◆ AIM OF THE EXERCISE:
From the data below, set down exactly the lines between the one holding "사 프로그램이 탄생하는 초석을 마련했다는 평가도 받고 있습니" and the one holding "지에 대한 예고와 같다.'고 말하며 앞으로 지속적인 지원을 약속했", inclusive, and no others.

┌─ DATA EXTRACT

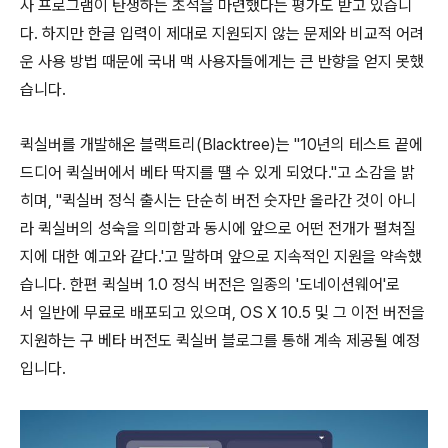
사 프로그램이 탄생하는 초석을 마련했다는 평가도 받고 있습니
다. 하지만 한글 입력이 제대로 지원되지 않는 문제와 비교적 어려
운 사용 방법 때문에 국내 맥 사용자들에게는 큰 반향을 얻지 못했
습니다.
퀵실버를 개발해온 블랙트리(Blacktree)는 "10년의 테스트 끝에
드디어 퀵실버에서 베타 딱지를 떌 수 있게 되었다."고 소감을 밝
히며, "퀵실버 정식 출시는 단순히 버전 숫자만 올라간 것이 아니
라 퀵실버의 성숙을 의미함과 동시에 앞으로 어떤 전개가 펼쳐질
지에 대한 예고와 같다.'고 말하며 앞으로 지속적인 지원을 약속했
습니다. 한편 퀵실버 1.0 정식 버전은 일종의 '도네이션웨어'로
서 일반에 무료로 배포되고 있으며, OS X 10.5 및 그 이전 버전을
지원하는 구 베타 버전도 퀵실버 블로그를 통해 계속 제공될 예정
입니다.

└─
┌─ DATA EXTRACT

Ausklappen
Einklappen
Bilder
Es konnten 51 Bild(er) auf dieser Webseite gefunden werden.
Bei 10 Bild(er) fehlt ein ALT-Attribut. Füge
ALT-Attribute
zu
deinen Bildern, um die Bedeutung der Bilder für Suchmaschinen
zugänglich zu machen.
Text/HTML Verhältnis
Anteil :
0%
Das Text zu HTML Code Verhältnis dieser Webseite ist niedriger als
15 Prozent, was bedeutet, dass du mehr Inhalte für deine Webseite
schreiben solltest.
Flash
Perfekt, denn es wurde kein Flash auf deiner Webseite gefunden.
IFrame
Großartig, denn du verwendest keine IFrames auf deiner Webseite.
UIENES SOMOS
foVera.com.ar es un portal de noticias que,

└─

◆ ANSWER TO THIS EXERCISE:
사 프로그램이 탄생하는 초석을 마련했다는 평가도 받고 있습니
다. 하지만 한글 입력이 제대로 지원되지 않는 문제와 비교적 어려
운 사용 방법 때문에 국내 맥 사용자들에게는 큰 반향을 얻지 못했
습니다.
퀵실버를 개발해온 블랙트리(Blacktree)는 "10년의 테스트 끝에
드디어 퀵실버에서 베타 딱지를 떌 수 있게 되었다."고 소감을 밝
히며, "퀵실버 정식 출시는 단순히 버전 숫자만 올라간 것이 아니
라 퀵실버의 성숙을 의미함과 동시에 앞으로 어떤 전개가 펼쳐질
지에 대한 예고와 같다.'고 말하며 앞으로 지속적인 지원을 약속했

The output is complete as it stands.